The central extended amygdala (cEA) which includes the central nucleus of the amygdala (CeA) and the lateral posterior bed nucleus of the stria terminalis (BNSTLP), has been proposed to play a key role in excessive ethanol consumption in humans (Koob and Le Moal, 2005 Nat Neurosci 8:1442). To examine this relationship, we used a murine model of ethanol dependence (Becker and Lopez, 2004 Alcohol Clin Exp Res 28:1829; Lopez and Becker, 2005 Psychopharmacology (Berl) 181:688) and compared animals with sham lesions and electrolytic lesions of the CeA and BNSTLP.

METHODS

Male C57BL/6J (B6) mice were first acclimated to a limited-access 2-bottle-choice preference procedure.
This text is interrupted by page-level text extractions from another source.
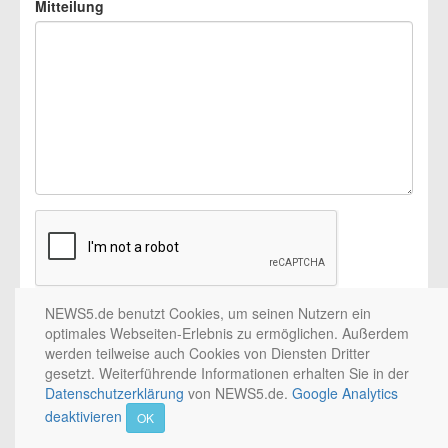
Mitteilung
NEWS5.de benutzt Cookies, um seinen Nutzern ein
optimales Webseiten-Erlebnis zu ermöglichen. Außerdem
werden teilweise auch Cookies von Diensten Dritter
© 2002 - 2026 by
gesetzt. Weiterführende Informationen erhalten Sie in der
5NETWORK
/
PICTURE5
/ Medienhaus Nürnberg / 10nach8 /
NEWS5. All rights reserved. / 2.0.0
Datenschutzerklärung
von NEWS5.de.
Google Analytics
deaktivieren
OK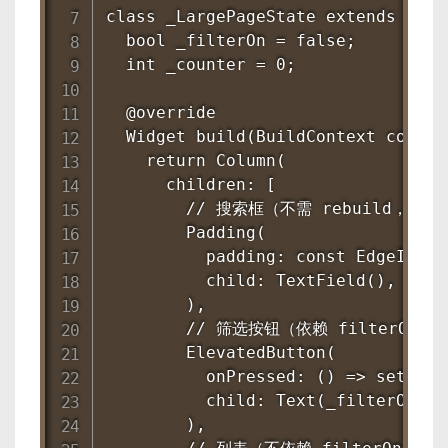
class _LargePageState extends Stat
  bool _filterOn = false;

  int _counter = 0;

  @override

  Widget build(BuildContext context
    return Column(

      children: [

        // 搜索框（不需 rebuild，可提为 
        Padding(

          padding: const EdgeInsets
          child: TextField(),

        ),

        // 筛选按钮（依赖 filterOn
        ElevatedButton(

          onPressed: () => setStat
          child: Text(_filterOn 
        ),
The access period began 3 hours into the dark phase of the light-dark cycle and continued for 2 hours. Once acclimated (1 week), mice underwent chronic exposure to and intermittent withdrawal from ethanol vapor. The animals were then retested in the limited-access 2-bottle-choice preference procedure. In some experiments, electrolytic and sham lesions of the CeA or BNSTLP were performed prior to initiating the 2-bottle choice procedure.

RESULTS

In a series of 5 preliminary experiments, mice were randomly assigned either to the standard intermittent ethanol vapor procedure or to the standard procedure but with air in the vapor chamber (control). The air-control procedure produced no change in ethanol intake when compared to baseline consumption. In contrast, intermittent ethanol vapor exposure increased ethanol consumption by almost 50%. The increase in consumption was associated with an increase in total fluid volume consumed and no change in ethanol preference. Lesions of both the BNSTLP and CeA significantly decreased baseline ethanol consumption, the former by decreasing fluid consumption and the latter by decreasing ethanol preference. Intermittent ethanol vapor exposure significantly increased consumption in both the BNSTLP- and CeA-lesioned animals, largely by increasing the total volume of fluid consumed.

CONCLUSIONS

The results obtained clearly demonstrate that the cEA has a role in the regulation of ethanol consumption in the limited-access procedure. However, neither lesions of the CeA nor BNSTLP prevented the intermittent ethanol vapor-induced increase in consumption. These data do not preclude some role of the cEA in the increased ethanol consumption following intermittent ethanol vapor exposure, but would suggest that other brain regions also must have a significant influence.